Data shown
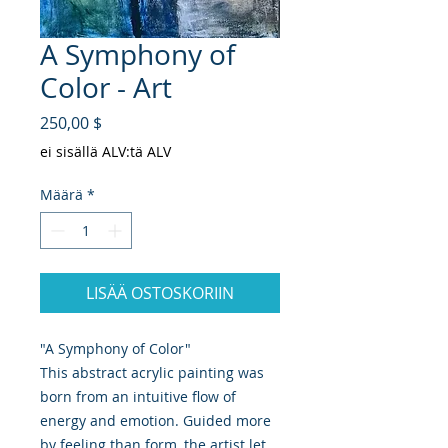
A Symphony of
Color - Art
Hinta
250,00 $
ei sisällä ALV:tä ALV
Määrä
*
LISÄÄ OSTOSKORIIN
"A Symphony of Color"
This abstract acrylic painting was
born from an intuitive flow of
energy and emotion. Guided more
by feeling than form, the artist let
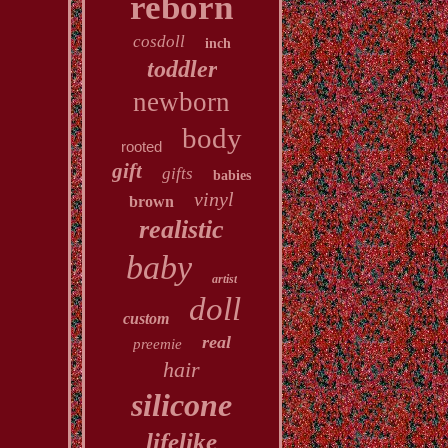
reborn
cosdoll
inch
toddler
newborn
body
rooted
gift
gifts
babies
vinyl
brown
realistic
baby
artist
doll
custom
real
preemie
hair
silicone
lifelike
* * *
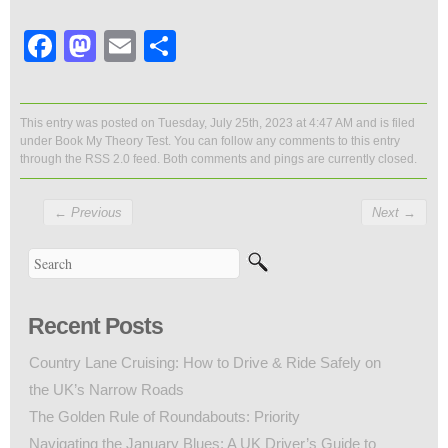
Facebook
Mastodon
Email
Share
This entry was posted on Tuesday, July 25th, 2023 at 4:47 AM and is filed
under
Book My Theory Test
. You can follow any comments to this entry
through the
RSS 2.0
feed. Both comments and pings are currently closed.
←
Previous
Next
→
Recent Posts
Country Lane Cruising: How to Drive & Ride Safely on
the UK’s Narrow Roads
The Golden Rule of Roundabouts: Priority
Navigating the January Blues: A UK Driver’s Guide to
--
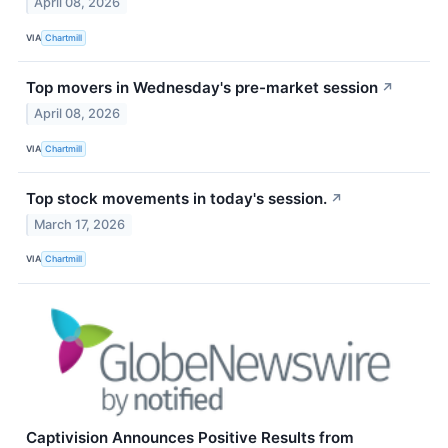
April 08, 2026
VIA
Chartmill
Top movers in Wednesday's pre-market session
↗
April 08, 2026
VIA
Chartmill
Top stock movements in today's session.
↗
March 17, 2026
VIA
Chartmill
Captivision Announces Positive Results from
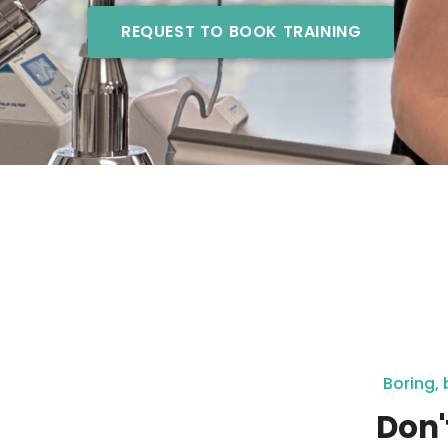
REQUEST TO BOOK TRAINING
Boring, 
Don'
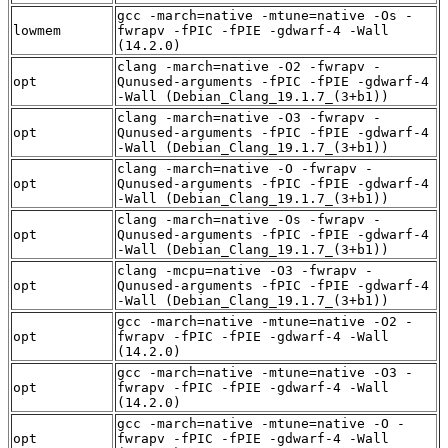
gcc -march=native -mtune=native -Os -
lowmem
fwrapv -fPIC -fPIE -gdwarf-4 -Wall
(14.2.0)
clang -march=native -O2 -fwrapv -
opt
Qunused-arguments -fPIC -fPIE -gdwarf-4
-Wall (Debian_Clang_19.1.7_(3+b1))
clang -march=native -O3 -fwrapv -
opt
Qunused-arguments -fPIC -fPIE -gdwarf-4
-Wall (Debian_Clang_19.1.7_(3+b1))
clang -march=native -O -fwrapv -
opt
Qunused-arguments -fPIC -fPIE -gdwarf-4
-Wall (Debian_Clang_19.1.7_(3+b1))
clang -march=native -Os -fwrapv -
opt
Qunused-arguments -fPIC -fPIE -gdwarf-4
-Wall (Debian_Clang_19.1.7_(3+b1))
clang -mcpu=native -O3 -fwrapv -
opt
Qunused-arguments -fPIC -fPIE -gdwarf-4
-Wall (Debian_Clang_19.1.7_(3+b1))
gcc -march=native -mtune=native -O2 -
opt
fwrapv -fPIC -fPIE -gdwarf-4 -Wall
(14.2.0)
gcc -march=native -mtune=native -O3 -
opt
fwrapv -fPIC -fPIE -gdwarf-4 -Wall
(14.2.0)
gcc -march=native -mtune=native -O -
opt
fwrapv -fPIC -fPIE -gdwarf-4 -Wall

Exercise prompt
Whenever the word "native" shows up in a line of the entries above, copy that line.

Your solution
gcc -march=native -mtune=native -Os -
clang -march=native -O2 -fwrapv -
clang -march=native -O3 -fwrapv -
clang -march=native -O -fwrapv -
clang -march=native -Os -fwrapv -
clang -mcpu=native -O3 -fwrapv -
gcc -march=native -mtune=native -O2 -
gcc -march=native -mtune=native -O3 -
gcc -march=native -mtune=native -O -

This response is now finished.